Another format, 70mm Todd AO was installed at the Odeon during 1958 using Phillips DP dual 35/70 mm projectors. For this installation the cinema was closed for two days. The screen size was tweaked to 51.5′ x 24.5′, and the speaker count was increased to 83. The cinema re-opened on 26th December and presented “South Pacific”in 70mm Todd AO, that went on to enjoy a six month run. After this success, many films such as “Can Can”, “The Alamo”, “West Side Story”, “Spartacus”, “Lawrence Of Arabia” achieved extreme extended runs at the Odeon, including the record breaking two year run of “The Sound Of Music”
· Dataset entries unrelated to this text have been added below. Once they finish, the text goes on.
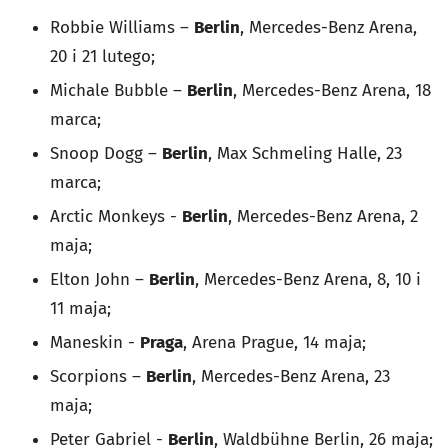
Robbie Williams –
Berlin
, Mercedes-Benz Arena,
20 i 21 lutego;
Michale Bubble –
Berlin
, Mercedes-Benz Arena, 18
marca;
Snoop Dogg –
Berlin
, Max Schmeling Halle, 23
marca;
Arctic Monkeys -
Berlin
, Mercedes-Benz Arena, 2
maja;
Elton John –
Berlin
, Mercedes-Benz Arena, 8, 10 i
11 maja;
Maneskin -
Praga
, Arena Prague, 14 maja;
Scorpions –
Berlin
, Mercedes-Benz Arena, 23
maja;
Peter Gabriel -
Berlin
, Waldbühne Berlin, 26 maja;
Despite brisk business, the massive single cinema could not achieve a reasonable amount of profitability and closed in 1968 for alterations that gave the cinema two completely separate auditoriums with an opportunity to generate a larger turnover by giving the customers more choice at the one venue . Unfortunately as the building work progressed most of the original decorative features were either altered or covered over. The Compton organ was removed at this time. Screen one which was formed from the original balcony which had been extended forward to seat 989 customers. The huge stalls area now became screen two with a new projection room built into the rear of the original stalls area, with seating capacity of 595 seats. In 1973 screen two was altered further, adding two small auditoriums-(screens three & four), each seating 167 customers, and positioned on either side of screen two. Opening on 23rd December 1973, screen two showed “The Belstone Fox”, screen three-“A Touch Of Class”, and screen four-“Live and Let Die”. During 1979 a fifth, 148 seat screen was created by altering the bar area which was located off the circle foyer, this opened on 4th November 1979 with “Midnight Express”.
More screens were added in a £2.8 million restructuring of the building in January of 1999 achieved by dividing still further the existing auditoriums and even creating an auditorium on the original stage area. The 10 screen multi-screen venue was opened fully on Friday 16th July 1999.
A new Odeon 14 screen multiplex was built in the Liverpool ONE development. When completed the London Road Odeon closed on 30th September 2008 with the new cinema complex taking over trading the following day.
Two years later demolition began, by March 2011 the site was cleared. During 2017 a block of student accommodation named The Paramount was built on the site.